During the period of the 17th – 18th century, the major part of the Indian subcontinent was under the rule of foreigner invaders known as Mughal Empire. The Gorkha King Prithvi Narayan Shah, after ascending the throne of his own Gorkha Kingdom, started unifying the northern smaller hill states of the Indian subcontinent. He conquered all the states of the Baisi Rajya and Chaubisi Rajya in the subcontinent. He also conquered the valley of Kathmandu. After that he declared his unified kingdom as a Hindu Kingdom and used the phrase Asal Hindustan for the name of his kingdom. This was in contrast to the northern Indian plains, which he perceived as being influenced by foreign (Mughal) occupation. Essentially it was a way of King Prithvi Narayan Shah to distinguish his kingdom as a place that maintained traditional Hindu values. The victorious king himself described his kingdom as Asal Hindustan (i.e, pure Hindu kingdom) in his divine discourse Divyopadesh, and thus claimed a special status within it as a region uncontaminated by Muslim or Christian presence or occupation. The important factor that sustained the unification effort of the Kingdom was the use of Hinduism as a source of legitimacy.

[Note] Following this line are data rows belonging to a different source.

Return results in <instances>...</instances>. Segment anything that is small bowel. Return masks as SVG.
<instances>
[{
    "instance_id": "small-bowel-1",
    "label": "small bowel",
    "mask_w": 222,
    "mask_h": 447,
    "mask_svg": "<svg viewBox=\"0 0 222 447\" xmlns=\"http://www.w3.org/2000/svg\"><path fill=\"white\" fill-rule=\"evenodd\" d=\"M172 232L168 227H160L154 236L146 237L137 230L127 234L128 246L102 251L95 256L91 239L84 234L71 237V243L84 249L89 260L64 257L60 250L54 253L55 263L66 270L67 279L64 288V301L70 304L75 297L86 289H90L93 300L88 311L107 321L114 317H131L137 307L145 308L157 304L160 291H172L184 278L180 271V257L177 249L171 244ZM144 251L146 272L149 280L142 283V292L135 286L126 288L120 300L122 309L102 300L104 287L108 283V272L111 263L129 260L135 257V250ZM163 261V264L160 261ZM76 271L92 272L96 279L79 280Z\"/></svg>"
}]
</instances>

Asal Hindustan was considered as a garden of four Varna and thirty-six jati ruled by a Saivite or Vaishnavite ruler who could organise social relations appropriately. According to historian, those days only the Kathmandu Valley was termed as Nepal, but the entire unified kingdom of Gorkhas was known as Asal Hindustan until the 1930.

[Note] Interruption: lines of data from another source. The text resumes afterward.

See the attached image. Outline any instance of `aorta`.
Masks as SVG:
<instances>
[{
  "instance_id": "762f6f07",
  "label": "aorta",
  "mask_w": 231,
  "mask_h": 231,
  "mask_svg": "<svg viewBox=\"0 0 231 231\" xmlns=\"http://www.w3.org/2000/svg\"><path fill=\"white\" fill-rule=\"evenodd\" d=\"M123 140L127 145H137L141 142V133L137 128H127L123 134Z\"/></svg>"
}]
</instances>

Similarly in the western part of the subcontinent, the Hindu flag bearer ruler were Marathas until the early period of 19th century. After the arrival of the British empire in the subcontinent, the British empire gradually took control on entire parts of the subcontinent leaving kingdom of Gorkhas as only one isolated Hindu kingdom. According to a British resident Brian Hodgson, when the flag of Hinduism fell from the hands of the Marathas in 1817, they urged the Nepalese to take it up and wave it proudly until it could be hoisted again over the plains after driving out the vile Firangis and subjugating the arrogant followers of Islam. After that the monarchy of Gorkhas claimed themselves to be the only one remaining Hindustan in the Indian subcontinent.